A faithful copy of the listing below is needed, one that contains no pictures.
[Opening RECORDS FOR PROCESSING section]
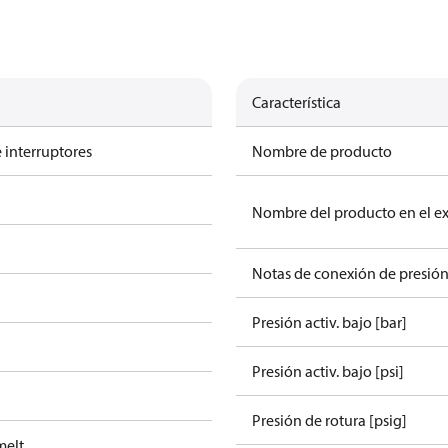
Característica
 interruptores
Nombre de producto
Nombre del producto en el e
Notas de conexión de presió
Presión activ. bajo [bar]
Presión activ. bajo [psi]
Presión de rotura [psig]
melt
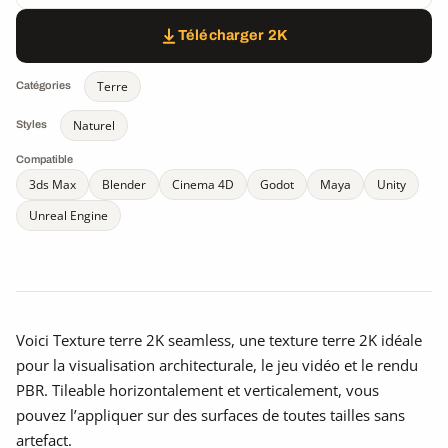
Télécharger 2K
Terre
Catégories
Naturel
Styles
Compatible
3ds Max
Blender
Cinema 4D
Godot
Maya
Unity
Unreal Engine
Voici Texture terre 2K seamless, une texture terre 2K idéale
pour la visualisation architecturale, le jeu vidéo et le rendu
PBR. Tileable horizontalement et verticalement, vous
pouvez l’appliquer sur des surfaces de toutes tailles sans
artefact.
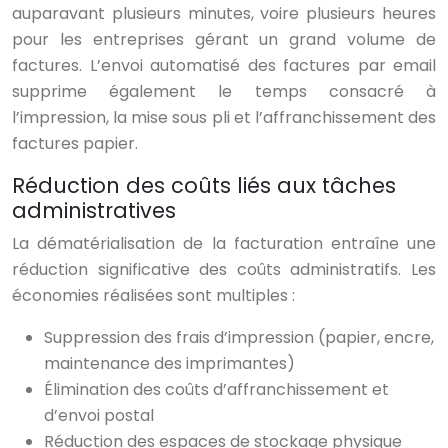
auparavant plusieurs minutes, voire plusieurs heures
pour les entreprises gérant un grand volume de
factures. L’envoi automatisé des factures par email
supprime également le temps consacré à
l’impression, la mise sous pli et l’affranchissement des
factures papier.
Réduction des coûts liés aux tâches
administratives
La dématérialisation de la facturation entraîne une
réduction significative des coûts administratifs. Les
économies réalisées sont multiples :
Suppression des frais d’impression (papier, encre,
maintenance des imprimantes)
Élimination des coûts d’affranchissement et
d’envoi postal
Réduction des espaces de stockage physique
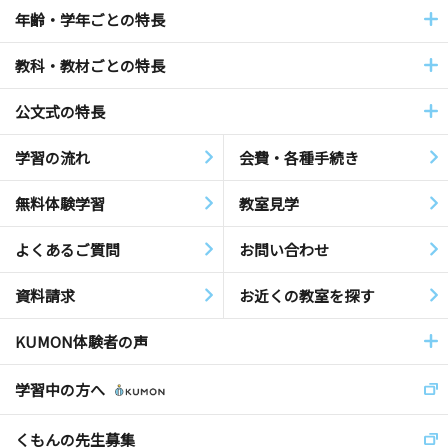
年齢・学年ごとの特長
教科・教材ごとの特長
公文式の特長
学習の流れ
会費・各種手続き
無料体験学習
教室見学
よくあるご質問
お問い合わせ
資料請求
お近くの教室を探す
KUMON体験者の声
学習中の方へ
くもんの先生募集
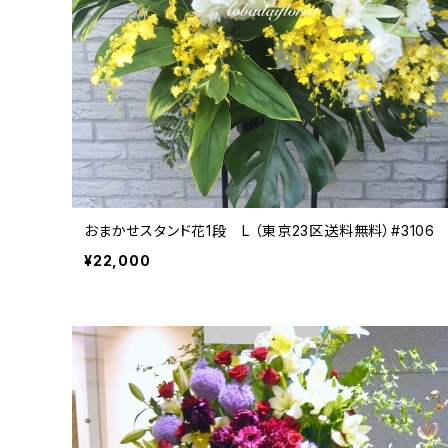
おまかせスタンド花1段 L （東京23区送料無料）#3106
¥22,000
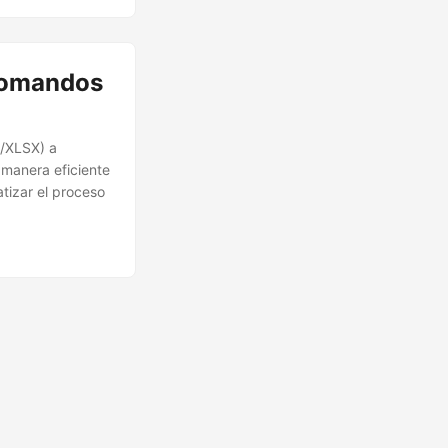
 comandos
S/XLSX) a
 manera eficiente
tizar el proceso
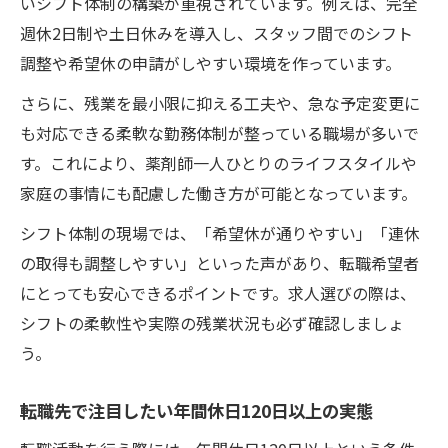
いシフト体制の構築が重視されています。例えば、完全
週休2日制や土日休みを導入し、スタッフ間でのシフト
調整や希望休の申請がしやすい環境を作っています。
さらに、残業を最小限に抑える工夫や、急な予定変更に
も対応できる柔軟な勤務体制が整っている職場が多いで
す。これにより、薬剤師一人ひとりのライフスタイルや
家庭の事情にも配慮した働き方が可能となっています。
シフト体制の現場では、「希望休が通りやすい」「連休
の取得も調整しやすい」といった声があり、転職希望者
にとっても安心できるポイントです。求人選びの際は、
シフトの柔軟性や実際の残業状況も必ず確認しましょ
う。
転職先で注目したい年間休日120日以上の実態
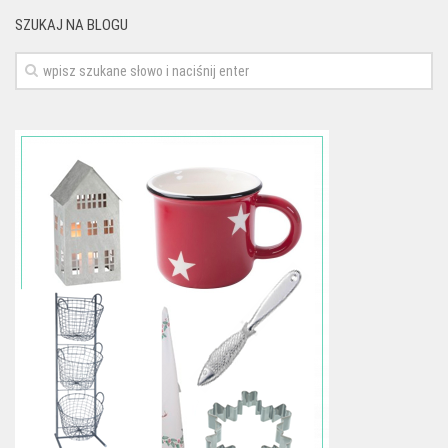
SZUKAJ NA BLOGU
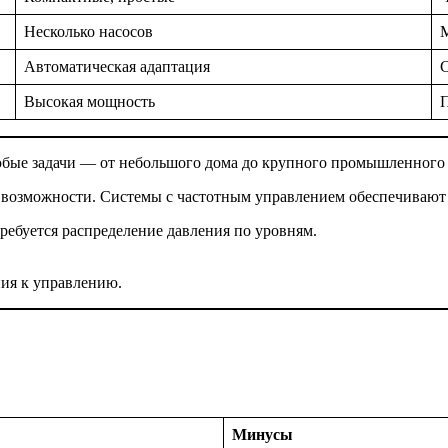
Несколько насосов
Автоматическая адаптация
Высокая мощность
бые задачи — от небольшого дома до крупного промышленного 
 возможности. Системы с частотным управлением обеспечивают
ребуется распределение давления по уровням.
ия к управлению.
Минусы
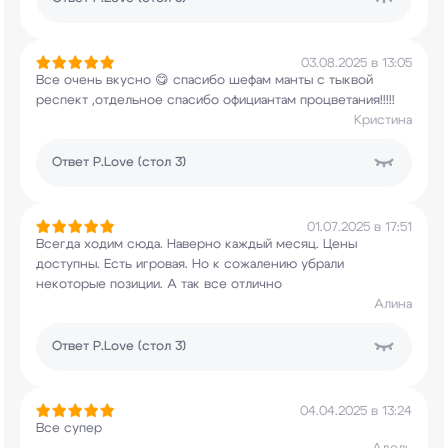
03.08.2025 в 13:05
Все очень вкусно 😋 спасибо шефам манты с тыквой
респект ,отдельное спасибо официантам
процветания!!!!!
Кристина
Ответ
P.Love (стол 3)
01.07.2025 в 17:51
Всегда ходим сюда. Наверно каждый месяц. Цены
доступны. Есть игровая. Но к сожалению убрали
некоторые позиции. А так все отлично
Алина
Ответ
P.Love (стол 3)
04.04.2025 в 13:24
Все супер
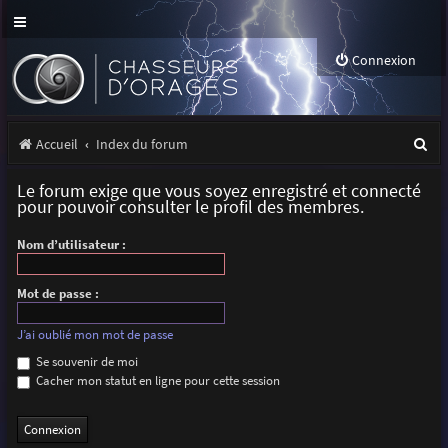
Connexion
R
Accueil
Index du forum
e
Le forum exige que vous soyez enregistré et connecté
c
pour pouvoir consulter le profil des membres.
h
Nom d’utilisateur :
e
r
Mot de passe :
c
J’ai oublié mon mot de passe
h
Se souvenir de moi
Cacher mon statut en ligne pour cette session
e
r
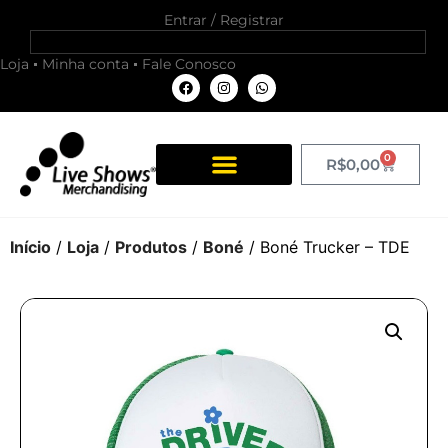
Entrar / Registrar
Loja
Minha conta
Fale Conosco
0
R$
0,00
Início
/
Loja
/
Produtos
/
Boné
/ Boné Trucker – TDE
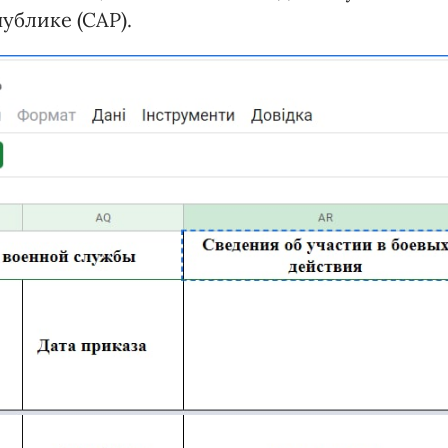
ублике (САР).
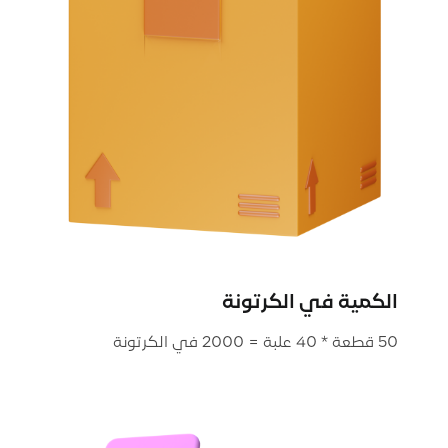
الكمية في الكرتونة
50 قطعة * 40 علبة = 2000 في الكرتونة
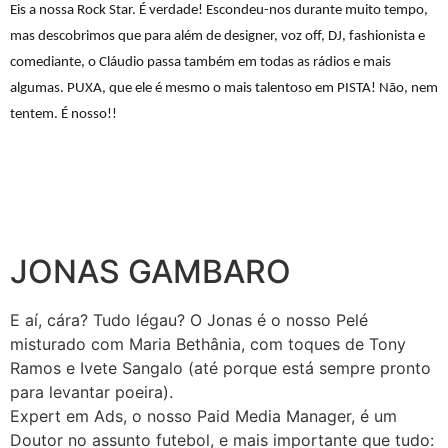
Eis a nossa Rock Star. É verdade! Escondeu-nos durante muito tempo,
mas descobrimos que para além de designer, voz off, DJ, fashionista e
comediante, o Cláudio passa também em todas as rádios e mais
algumas. PUXA, que ele é mesmo o mais talentoso em PISTA! Não, nem
tentem. É nosso!!
JONAS GAMBARO
E aí, cára? Tudo légau? O Jonas é o nosso Pelé
misturado com Maria Bethânia, com toques de Tony
Ramos e Ivete Sangalo (até porque está sempre pronto
para levantar poeira).
Expert em Ads, o nosso Paid Media Manager, é um
Doutor no assunto futebol, e mais importante que tudo:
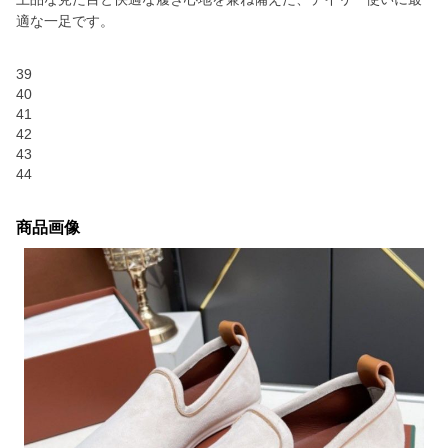
適な一足です。
39
40
41
42
43
44
商品画像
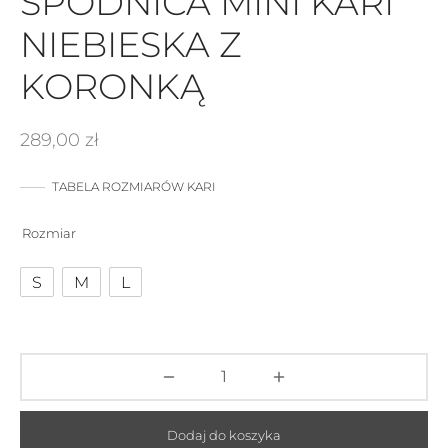
SPÓDNICA MINI KARI
NIEBIESKA Z
KORONKĄ
289,00
zł
TABELA ROZMIARÓW KARI
Rozmiar
S
M
L
Dodaj do koszyka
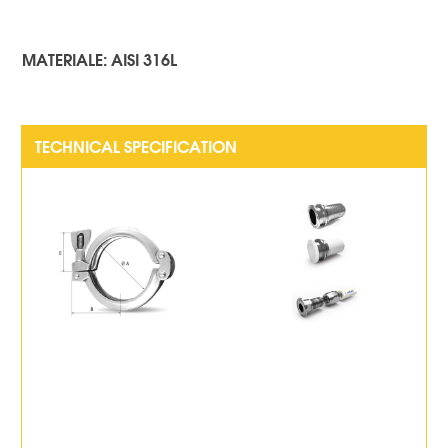
MATERIALE: AISI 316L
[Closing RECORDS FOR PROCESSING section]
ANSWER BELOW →
Característica
 interruptores
Nombre de producto
Nombre del producto en el e
Notas de conexión de presió
Presión activ. bajo [bar]
Presión activ. bajo [psi]
Presión de rotura [psig]
melt
Télécharger 2K
Terre
Catégories
Naturel
Styles
Compatible
3ds Max
Blender
Cinema 4D
Godot
Maya
Unity
Unreal Engine
Voici Texture terre 2K seamless, une texture terre 2K idéale
pour la visualisation architecturale, le jeu vidéo et le rendu
PBR. Tileable horizontalement et verticalement, vous
pouvez l’appliquer sur des surfaces de toutes tailles sans
artefact.
auparavant plusieurs minutes, voire plusieurs heures
pour les entreprises gérant un grand volume de
factures. L’envoi automatisé des factures par email
supprime également le temps consacré à
l’impression, la mise sous pli et l’affranchissement des
factures papier.
Réduction des coûts liés aux tâches
administratives
La dématérialisation de la facturation entraîne une
réduction significative des coûts administratifs. Les
économies réalisées sont multiples :
Suppression des frais d’impression (papier, encre,
maintenance des imprimantes)
Élimination des coûts d’affranchissement et
d’envoi postal
Réduction des espaces de stockage physique
年齢・学年ごとの特長
教科・教材ごとの特長
公文式の特長
学習の流れ
会費・各種手続き
無料体験学習
教室見学
よくあるご質問
お問い合わせ
資料請求
お近くの教室を探す
KUMON体験者の声
学習中の方へ
くもんの先生募集
おまかせスタンド花1段 L （東京23区送料無料）#3106
¥22,000
 comandos
S/XLSX) a
 manera eficiente
tizar el proceso
いシフト体制の構築が重視されています。例えば、完全
週休2日制や土日休みを導入し、スタッフ間でのシフト
調整や希望休の申請がしやすい環境を作っています。
さらに、残業を最小限に抑える工夫や、急な予定変更に
も対応できる柔軟な勤務体制が整っている職場が多いで
す。これにより、薬剤師一人ひとりのライフスタイルや
家庭の事情にも配慮した働き方が可能となっています。
シフト体制の現場では、「希望休が通りやすい」「連休
の取得も調整しやすい」といった声があり、転職希望者
にとっても安心できるポイントです。求人選びの際は、
シフトの柔軟性や実際の残業状況も必ず確認しましょ
う。
転職先で注目したい年間休日120日以上の実態
SZUKAJ NA BLOGU
Несколько насосов
Автоматическая адаптация
Высокая мощность
бые задачи — от небольшого дома до крупного промышленного 
 возможности. Системы с частотным управлением обеспечивают
ребуется распределение давления по уровням.
ия к управлению.
Минусы
03.08.2025 в 13:05
Все очень вкусно 😋 спасибо шефам манты с тыквой
респект ,отдельное спасибо официантам
процветания!!!!!
Кристина
Ответ
P.Love (стол 3)
01.07.2025 в 17:51
Всегда ходим сюда. Наверно каждый месяц. Цены
доступны. Есть игровая. Но к сожалению убрали
некоторые позиции. А так все отлично
Алина
Ответ
P.Love (стол 3)
04.04.2025 в 13:24
Все супер
Connexion
R
Accueil
Index du forum
e
Le forum exige que vous soyez enregistré et connecté
c
pour pouvoir consulter le profil des membres.
h
Nom d’utilisateur :
e
r
Mot de passe :
c
J’ai oublié mon mot de passe
h
Se souvenir de moi
Cacher mon statut en ligne pour cette session
e
r
Entrar / Registrar
Loja
Minha conta
Fale Conosco
0
R$
0,00
Início
/
Loja
/
Produtos
/
Boné
/ Boné Trucker – TDE
ублике (САР).
الكمية في الكرتونة
50 قطعة * 40 علبة = 2000 في الكرتونة
Eis a nossa Rock Star. É verdade! Escondeu-nos durante muito tempo,
mas descobrimos que para além de designer, voz off, DJ, fashionista e
comediante, o Cláudio passa também em todas as rádios e mais
algumas. PUXA, que ele é mesmo o mais talentoso em PISTA! Não, nem
tentem. É nosso!!
JONAS GAMBARO
E aí, cára? Tudo légau? O Jonas é o nosso Pelé
misturado com Maria Bethânia, com toques de Tony
Ramos e Ivete Sangalo (até porque está sempre pronto
para levantar poeira).
Expert em Ads, o nosso Paid Media Manager, é um
Doutor no assunto futebol, e mais importante que tudo:
適な一足です。
39
40
41
42
43
44
商品画像
SPÓDNICA MINI KARI
NIEBIESKA Z
KORONKĄ
289,00
zł
TABELA ROZMIARÓW KARI
Rozmiar
S
M
L
Dodaj do koszyka
MATERIALE: AISI 316L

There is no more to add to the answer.